*WHAT NEEDS TO BE DONE:* Only the number is requested. Tally the lines of the data that hold the string "циклов".

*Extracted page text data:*
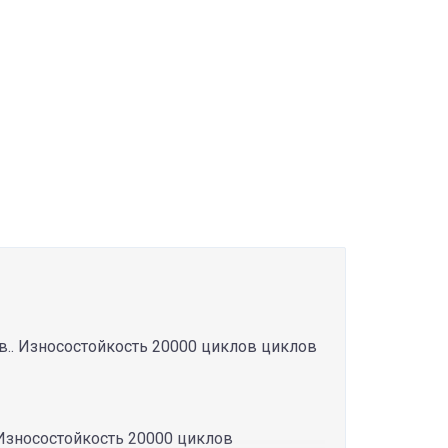
ани для дивана
мебельная ткань
магитекс ткани
дивотекс
а
.. Износостойкость 20000 циклов циклов
 Износостойкость 20000 циклов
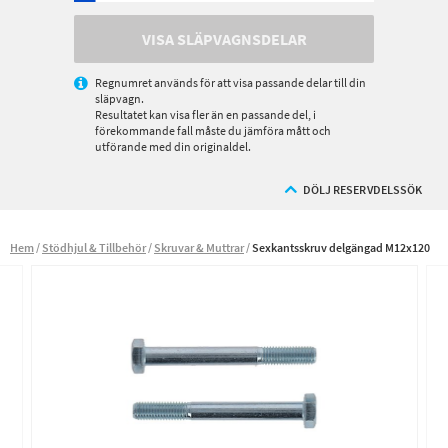
VISA SLÄPVAGNSDELAR
Regnumret används för att visa passande delar till din
släpvagn.
Resultatet kan visa fler än en passande del, i
förekommande fall måste du jämföra mått och
utförande med din originaldel.
DÖLJ RESERVDELSSÖK
Hem
Stödhjul & Tillbehör
Skruvar & Muttrar
Sexkantsskruv delgängad M12x120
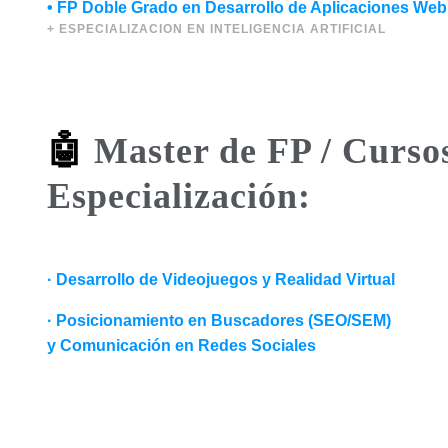
• FP Doble Grado en Desarrollo de Aplicaciones Web 
🤖
Master de FP / Curso
Especialización:
· Desarrollo de Videojuegos y Realidad Virtual
· Posicionamiento en Buscadores (SEO/SEM)
y Comunicación en Redes Sociales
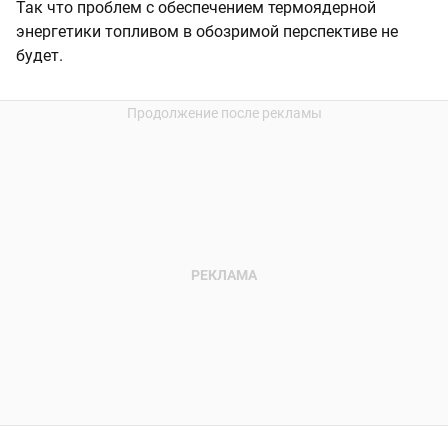
Так что проблем с обеспечением термоядерной
энергетики топливом в обозримой перспективе не
будет.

*EXERCISE OUTPUT:* 2